Mesmo o  citado Schopenhauer, reduzido por muitos a filósofo do pessimismo, dedicou algumas páginas suas ao riso, sem fazer uso dele, evidentemente, como Voltaire e Pascal. E Roberto Romano recorre a este trecho:
-”E Schopenhauer cita a anedota do público parisiense que pediu a Marselhesa num teatro, armando um barulho enorme quando não se atendeu a este desejo. Um policial uniformizado foi ao palco para dizer que, no teatro, se executava apenas o que estava anunciado no cartaz . “Et vous, monsieur, êtes vous  aussi sur l' affiche?” (E o senhor, está no cartaz?), o que provocou a hilaridade generalizada. Assim também o artista Unzelmann, quando era proibido qualquer improviso no teatro de Berlim. Ao entrar em cena com seu cavalo, este depositou algo inesperado sobre o palco. O público riu muito. Mas aumentou o tom da gargalhada  quando  Unzelmann dirigiu-se ao bicho: “Então, você não sabe que é proibido improvisar”.

Se a verdade finalmente prevalece é duvidoso, e nunca foi provado; o que é certo, contudo, é que nada se revela mais eficaz na expulsão de um erro do que um novo erro.
Assim disse o poeta inglês T.S. Eliot.
Para se dizer que a verdade prevalece temos de conhecê-la.
Numa entrevista concedida no hotel Lancaster, em Paris, Orson Welles se deparou com o seguinte  assunto proposto pelos repórteres:
“Em dois dos seus filmes você se questiona sobre a noção de verdade, em Cidadão Kane e F for Fake.”
Resposta de Orson Welles:
-”É uma questão que sempre tem um grande poder de fascínio. A pergunta de Pilatos ao Cristo é a grande pergunta de todos os tempos.”
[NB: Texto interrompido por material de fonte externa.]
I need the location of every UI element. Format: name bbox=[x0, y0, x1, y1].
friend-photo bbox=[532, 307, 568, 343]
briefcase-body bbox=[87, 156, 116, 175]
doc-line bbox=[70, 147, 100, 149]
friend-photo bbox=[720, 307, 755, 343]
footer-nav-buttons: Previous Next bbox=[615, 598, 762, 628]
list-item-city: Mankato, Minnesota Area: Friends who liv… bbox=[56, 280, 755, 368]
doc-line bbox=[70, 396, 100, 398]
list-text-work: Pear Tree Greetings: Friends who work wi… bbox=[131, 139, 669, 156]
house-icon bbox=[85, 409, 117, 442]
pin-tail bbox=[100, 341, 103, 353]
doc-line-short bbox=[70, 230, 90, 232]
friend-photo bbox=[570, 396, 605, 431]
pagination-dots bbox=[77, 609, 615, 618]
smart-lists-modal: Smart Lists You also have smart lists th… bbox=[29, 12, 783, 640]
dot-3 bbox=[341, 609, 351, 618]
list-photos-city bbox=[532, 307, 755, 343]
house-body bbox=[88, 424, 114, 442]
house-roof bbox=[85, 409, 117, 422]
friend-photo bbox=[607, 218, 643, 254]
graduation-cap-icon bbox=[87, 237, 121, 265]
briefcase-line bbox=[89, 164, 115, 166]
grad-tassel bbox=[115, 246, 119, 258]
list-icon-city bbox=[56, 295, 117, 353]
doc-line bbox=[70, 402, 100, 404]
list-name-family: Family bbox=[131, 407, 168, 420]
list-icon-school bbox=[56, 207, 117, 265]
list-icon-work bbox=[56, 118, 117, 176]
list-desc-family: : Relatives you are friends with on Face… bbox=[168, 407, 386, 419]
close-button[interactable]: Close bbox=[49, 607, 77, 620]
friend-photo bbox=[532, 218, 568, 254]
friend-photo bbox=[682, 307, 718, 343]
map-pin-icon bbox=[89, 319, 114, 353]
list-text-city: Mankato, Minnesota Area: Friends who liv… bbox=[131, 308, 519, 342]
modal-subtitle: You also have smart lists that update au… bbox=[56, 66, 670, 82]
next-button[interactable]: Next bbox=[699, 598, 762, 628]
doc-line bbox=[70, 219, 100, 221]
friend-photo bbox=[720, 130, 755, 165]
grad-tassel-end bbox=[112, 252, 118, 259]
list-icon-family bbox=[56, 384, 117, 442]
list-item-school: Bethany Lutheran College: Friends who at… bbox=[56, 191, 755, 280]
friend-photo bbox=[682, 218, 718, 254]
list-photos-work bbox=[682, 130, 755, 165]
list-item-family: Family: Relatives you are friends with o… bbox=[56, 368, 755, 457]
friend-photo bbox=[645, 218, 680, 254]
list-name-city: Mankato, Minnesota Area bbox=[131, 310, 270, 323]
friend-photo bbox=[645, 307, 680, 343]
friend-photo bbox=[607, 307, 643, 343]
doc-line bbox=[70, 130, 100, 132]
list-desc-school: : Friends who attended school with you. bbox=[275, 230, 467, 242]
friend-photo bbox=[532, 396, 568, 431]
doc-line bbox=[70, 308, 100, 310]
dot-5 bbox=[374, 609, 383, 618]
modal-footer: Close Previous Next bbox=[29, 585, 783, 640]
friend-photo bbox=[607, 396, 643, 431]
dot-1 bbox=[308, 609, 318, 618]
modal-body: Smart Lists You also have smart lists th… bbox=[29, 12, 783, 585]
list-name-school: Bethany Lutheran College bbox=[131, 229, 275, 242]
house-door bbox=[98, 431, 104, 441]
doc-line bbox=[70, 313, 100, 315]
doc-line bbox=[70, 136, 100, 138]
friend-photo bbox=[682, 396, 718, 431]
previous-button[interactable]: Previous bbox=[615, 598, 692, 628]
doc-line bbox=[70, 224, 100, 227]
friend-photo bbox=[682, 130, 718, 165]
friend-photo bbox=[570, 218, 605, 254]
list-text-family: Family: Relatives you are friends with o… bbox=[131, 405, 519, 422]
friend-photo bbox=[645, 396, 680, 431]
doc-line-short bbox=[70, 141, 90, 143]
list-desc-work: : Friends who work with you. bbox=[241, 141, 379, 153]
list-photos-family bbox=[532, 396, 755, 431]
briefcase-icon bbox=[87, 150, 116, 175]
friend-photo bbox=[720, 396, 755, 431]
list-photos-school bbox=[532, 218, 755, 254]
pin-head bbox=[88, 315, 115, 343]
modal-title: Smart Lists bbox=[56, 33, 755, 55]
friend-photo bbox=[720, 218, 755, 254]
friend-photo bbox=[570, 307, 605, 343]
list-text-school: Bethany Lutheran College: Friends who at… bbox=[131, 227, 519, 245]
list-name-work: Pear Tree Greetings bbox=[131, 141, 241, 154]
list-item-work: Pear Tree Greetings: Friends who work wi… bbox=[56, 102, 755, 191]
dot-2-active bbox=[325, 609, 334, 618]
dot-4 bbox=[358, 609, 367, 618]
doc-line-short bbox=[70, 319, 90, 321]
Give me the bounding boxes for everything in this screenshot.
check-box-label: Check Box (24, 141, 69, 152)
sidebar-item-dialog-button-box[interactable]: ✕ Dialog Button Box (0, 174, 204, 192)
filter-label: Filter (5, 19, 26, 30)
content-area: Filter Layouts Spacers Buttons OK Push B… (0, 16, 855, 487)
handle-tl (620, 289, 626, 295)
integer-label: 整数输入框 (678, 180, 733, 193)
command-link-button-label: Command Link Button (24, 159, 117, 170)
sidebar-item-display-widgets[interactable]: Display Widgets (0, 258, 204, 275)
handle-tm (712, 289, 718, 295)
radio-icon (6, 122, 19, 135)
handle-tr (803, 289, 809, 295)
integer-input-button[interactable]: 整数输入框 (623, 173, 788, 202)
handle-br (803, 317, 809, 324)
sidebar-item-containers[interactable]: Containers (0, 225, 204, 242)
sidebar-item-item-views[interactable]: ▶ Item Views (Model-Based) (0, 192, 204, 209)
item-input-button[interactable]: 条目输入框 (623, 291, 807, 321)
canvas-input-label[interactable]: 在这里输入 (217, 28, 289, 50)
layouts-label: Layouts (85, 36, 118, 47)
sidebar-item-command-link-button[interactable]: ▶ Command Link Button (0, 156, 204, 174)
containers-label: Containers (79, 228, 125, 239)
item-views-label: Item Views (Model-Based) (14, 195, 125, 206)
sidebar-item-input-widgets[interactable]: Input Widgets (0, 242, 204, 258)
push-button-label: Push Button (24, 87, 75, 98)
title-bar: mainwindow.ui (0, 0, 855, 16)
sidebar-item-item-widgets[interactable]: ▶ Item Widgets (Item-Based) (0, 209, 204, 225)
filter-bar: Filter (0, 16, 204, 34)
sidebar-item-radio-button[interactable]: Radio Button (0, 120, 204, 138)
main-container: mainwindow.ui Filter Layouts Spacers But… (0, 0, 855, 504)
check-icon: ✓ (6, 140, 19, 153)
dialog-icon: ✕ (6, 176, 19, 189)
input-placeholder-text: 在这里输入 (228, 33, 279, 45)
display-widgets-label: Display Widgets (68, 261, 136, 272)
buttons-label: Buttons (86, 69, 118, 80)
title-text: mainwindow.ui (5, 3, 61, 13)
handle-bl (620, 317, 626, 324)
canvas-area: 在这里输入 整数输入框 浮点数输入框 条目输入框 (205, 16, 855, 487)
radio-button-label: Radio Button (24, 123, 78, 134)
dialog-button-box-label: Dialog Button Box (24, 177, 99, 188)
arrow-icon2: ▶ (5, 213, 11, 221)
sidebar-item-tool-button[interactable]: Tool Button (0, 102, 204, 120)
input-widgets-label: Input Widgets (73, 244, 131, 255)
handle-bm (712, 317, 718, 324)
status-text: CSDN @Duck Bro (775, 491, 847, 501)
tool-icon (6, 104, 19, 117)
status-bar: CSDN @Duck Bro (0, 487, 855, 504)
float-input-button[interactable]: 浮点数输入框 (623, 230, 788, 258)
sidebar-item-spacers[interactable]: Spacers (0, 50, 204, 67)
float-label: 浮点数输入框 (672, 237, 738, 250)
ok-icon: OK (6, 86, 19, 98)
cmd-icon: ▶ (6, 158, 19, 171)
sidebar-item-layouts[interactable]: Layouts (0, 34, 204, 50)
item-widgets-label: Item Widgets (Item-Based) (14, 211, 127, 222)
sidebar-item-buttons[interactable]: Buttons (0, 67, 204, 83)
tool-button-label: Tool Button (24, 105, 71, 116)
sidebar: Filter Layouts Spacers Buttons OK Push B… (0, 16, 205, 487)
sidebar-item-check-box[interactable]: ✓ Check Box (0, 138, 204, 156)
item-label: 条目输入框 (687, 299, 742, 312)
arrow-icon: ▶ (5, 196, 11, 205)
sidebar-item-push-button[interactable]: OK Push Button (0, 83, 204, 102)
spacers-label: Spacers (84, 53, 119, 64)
Pilatos perguntou a Cristo qual era a verdade e Cristo se manteve calado.
O teatrólogo e escritor italiano Luigi Pirandello expôs nas suas obras  a inútil luta que o homem trava para atingir a verdade de sua própria identidade. A verdade sempre surge fragmentada em hipóteses e aparências que se anulam umas as outras.
T.S. Elliot, na sua frase,  se mostrou duvidoso sobre a prevalência da verdade, mas se mostrou seguro quanto à eficácia de um erro substituir outro.